| Task to complete |
Among the lines of the listing below, retype exactly those from the one containing "对于这种最切近、最深至骨髓的" through the one containing "tính linh hoạt", both included. Do not include pictures.

| Materials provided |
▬▬▬▬▬▬
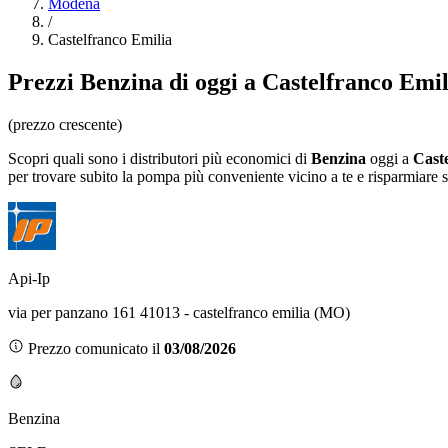
Modena
/
Castelfranco Emilia
Prezzi
Benzina
di oggi a Castelfranco Emil
(prezzo crescente)
Scopri quali sono i distributori più economici di
Benzina
oggi a
Cast
per trovare subito la pompa più conveniente vicino a te e risparmiare s
Api-Ip
via per panzano 161 41013 - castelfranco emilia (MO)
Prezzo comunicato il
03/08/2026
Benzina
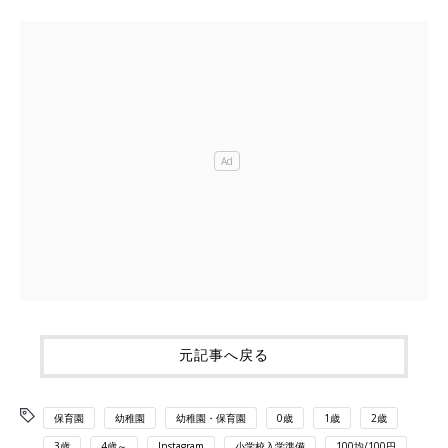
元記事へ戻る
保育園
幼稚園
幼稚園・保育園
0歳
1歳
2歳
3歳
4歳～
Instagram
小学校入学準備
100均/100円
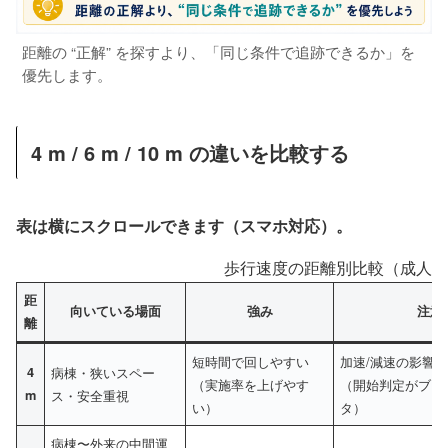
距離の “正解” を探すより、「同じ条件で追跡できるか」を
優先します。
4 m / 6 m / 10 m の違いを比較する
表は横にスクロールできます（スマホ対応）。
歩行速度の距離別比較（成人・
距
向いている場面
強み
注意
離
短時間で回しやすい
加速/減速の影響
4
病棟・狭いスペー
（実施率を上げやす
（開始判定がブレ
m
ス・安全重視
い）
タ）
病棟〜外来の中間運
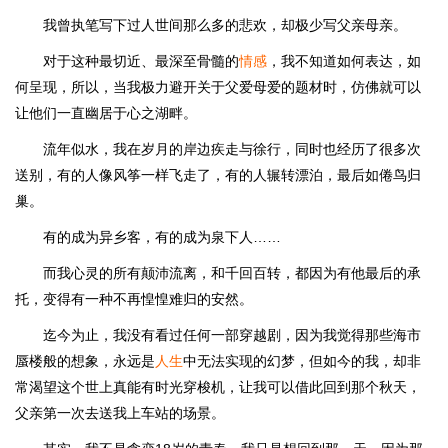
我曾执笔写下过人世间那么多的悲欢，却极少写父亲母亲。
对于这种最切近、最深至骨髓的
情感
，我不知道如何表达，如
何呈现，所以，当我极力避开关于父爱母爱的题材时，仿佛就可以
让他们一直幽居于心之湖畔。
流年似水，我在岁月的岸边疾走与徐行，同时也经历了很多次
送别，有的人像风筝一样飞走了，有的人辗转漂泊，最后如倦鸟归
巢。
有的成为异乡客，有的成为泉下人……
而我心灵的所有颠沛流离，和千回百转，都因为有他最后的承
托，变得有一种不再惶惶难归的安然。
迄今为止，我没有看过任何一部穿越剧，因为我觉得那些海市
蜃楼般的想象，永远是
人生
中无法实现的幻梦，但如今的我，却非
常渴望这个世上真能有时光穿梭机，让我可以借此回到那个秋天，
父亲第一次去送我上车站的场景。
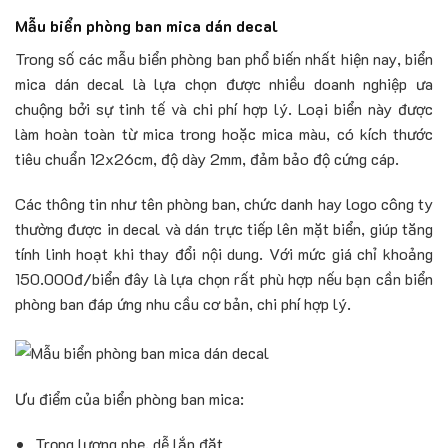
Mẫu biển phòng ban mica dán decal
Trong số các mẫu biển phòng ban phổ biến nhất hiện nay, biển
mica dán decal là lựa chọn được nhiều doanh nghiệp ưa
chuộng bởi sự tinh tế và chi phí hợp lý. Loại biển này được
làm hoàn toàn từ mica trong hoặc mica màu, có kích thước
tiêu chuẩn 12x26cm, độ dày 2mm, đảm bảo độ cứng cáp.
Các thông tin như tên phòng ban, chức danh hay logo công ty
thường được in decal và dán trực tiếp lên mặt biển, giúp tăng
tính linh hoạt khi thay đổi nội dung. Với mức giá chỉ khoảng
150.000đ/biển đây là lựa chọn rất phù hợp nếu bạn cần biển
phòng ban đáp ứng nhu cầu cơ bản, chi phí hợp lý.
Ưu điểm của biển phòng ban mica:
Trọng lượng nhẹ, dễ lắp đặt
▬▬▬▬▬▬
| Solution for this exercise |
对于这种最切近、最深至骨髓的
情感
，我不知道如何表达，如
何呈现，所以，当我极力避开关于父爱母爱的题材时，仿佛就可以
让他们一直幽居于心之湖畔。
流年似水，我在岁月的岸边疾走与徐行，同时也经历了很多次
送别，有的人像风筝一样飞走了，有的人辗转漂泊，最后如倦鸟归
巢。
有的成为异乡客，有的成为泉下人……
而我心灵的所有颠沛流离，和千回百转，都因为有他最后的承
托，变得有一种不再惶惶难归的安然。
迄今为止，我没有看过任何一部穿越剧，因为我觉得那些海市
蜃楼般的想象，永远是
人生
中无法实现的幻梦，但如今的我，却非
常渴望这个世上真能有时光穿梭机，让我可以借此回到那个秋天，
父亲第一次去送我上车站的场景。
Mẫu biển phòng ban mica dán decal
Trong số các mẫu biển phòng ban phổ biến nhất hiện nay, biển
mica dán decal là lựa chọn được nhiều doanh nghiệp ưa
chuộng bởi sự tinh tế và chi phí hợp lý. Loại biển này được
làm hoàn toàn từ mica trong hoặc mica màu, có kích thước
tiêu chuẩn 12x26cm, độ dày 2mm, đảm bảo độ cứng cáp.
Các thông tin như tên phòng ban, chức danh hay logo công ty
thường được in decal và dán trực tiếp lên mặt biển, giúp tăng
tính linh hoạt khi thay đổi nội dung. Với mức giá chỉ khoảng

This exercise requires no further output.